I’ve got to ride quite a few colts this past Summer. In my string I have two 3 year olds, and a 4 year old. The four year old mare has the most rides on her, and recently, as I was astride, I realized something — she isn’t comfortable in the West end of our barn. She needed help to get comfortable.
I thought to myself, “why is this?” Well, self, I said, “It’s because you saddle and unsaddle her in the East end all the time”. What an easy fix, right? So that day, I unsaddled her on the opposite end of the barn. I mean the horse is mobile, right? I don’t need to come in and do the same thing every time. At the end of a ride, I hang that saddle on the fence 50% of the time and leave it on the ground the other, so why not unsaddle somewhere different everyday, and take the horse to the saddle? Bazinga!
The next ride, I brought her in and groomed her in the middle of the arena. Then I proceeded to hang out with her there for about 20 minutes. I’ve spoken at length about just being with your horse, so this seems apt for me: no agenda, just hanging with my best girl (actually the only mare I’m currently riding, but I digress). She cocked a back leg, let me lean on her while I scrolled through Instagram. Sometimes, just being in a place together is the best way to get where you want to go.

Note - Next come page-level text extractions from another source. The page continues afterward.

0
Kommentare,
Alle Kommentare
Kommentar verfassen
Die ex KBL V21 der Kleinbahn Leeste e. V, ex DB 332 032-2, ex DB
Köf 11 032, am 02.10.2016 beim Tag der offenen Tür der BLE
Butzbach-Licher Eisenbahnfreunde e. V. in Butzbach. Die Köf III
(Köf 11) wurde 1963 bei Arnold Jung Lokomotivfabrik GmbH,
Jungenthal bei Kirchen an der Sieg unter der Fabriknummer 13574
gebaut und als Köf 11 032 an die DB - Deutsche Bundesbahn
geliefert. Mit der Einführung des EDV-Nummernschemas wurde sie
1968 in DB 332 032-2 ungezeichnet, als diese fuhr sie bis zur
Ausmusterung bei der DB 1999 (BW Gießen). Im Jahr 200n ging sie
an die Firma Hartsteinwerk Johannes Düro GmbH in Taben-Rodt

Our ride that day was pretty spectacular. She rode on the West end of the barn like a champ, despite the fact that our crazy barn cat likes to camp back there and stalk the horses, which is probably part of why the colts may find that space to be scary- but there’s going to be lots of scary stuff in their world: dead cows in the pasture, signs at rodeos and equine events, ropes flying and more. They’ve got to learn to look to us to help them realize there’s nothing to be afraid of and by changing the routine, we can do just that: Help them get comfortable in any situation. Give them time to think, give them time to check back with you — are you freaking out? If so, your horse may have good cause to freak out too. So if we’re good, they can be good.
Hopefully my moment of introspection will help you with your horses in some way, shape or form. Enjoy the journey and enjoy the ride.
Have you ever known someone with a horse that would consistently frustrate them with something they were asking, but someone more experienced might come along and get there with almost no extra effort? For me, it had to do with getting horses to be still, be with me. One time it was the horse that wouldn’t stand still when I had a calf roped.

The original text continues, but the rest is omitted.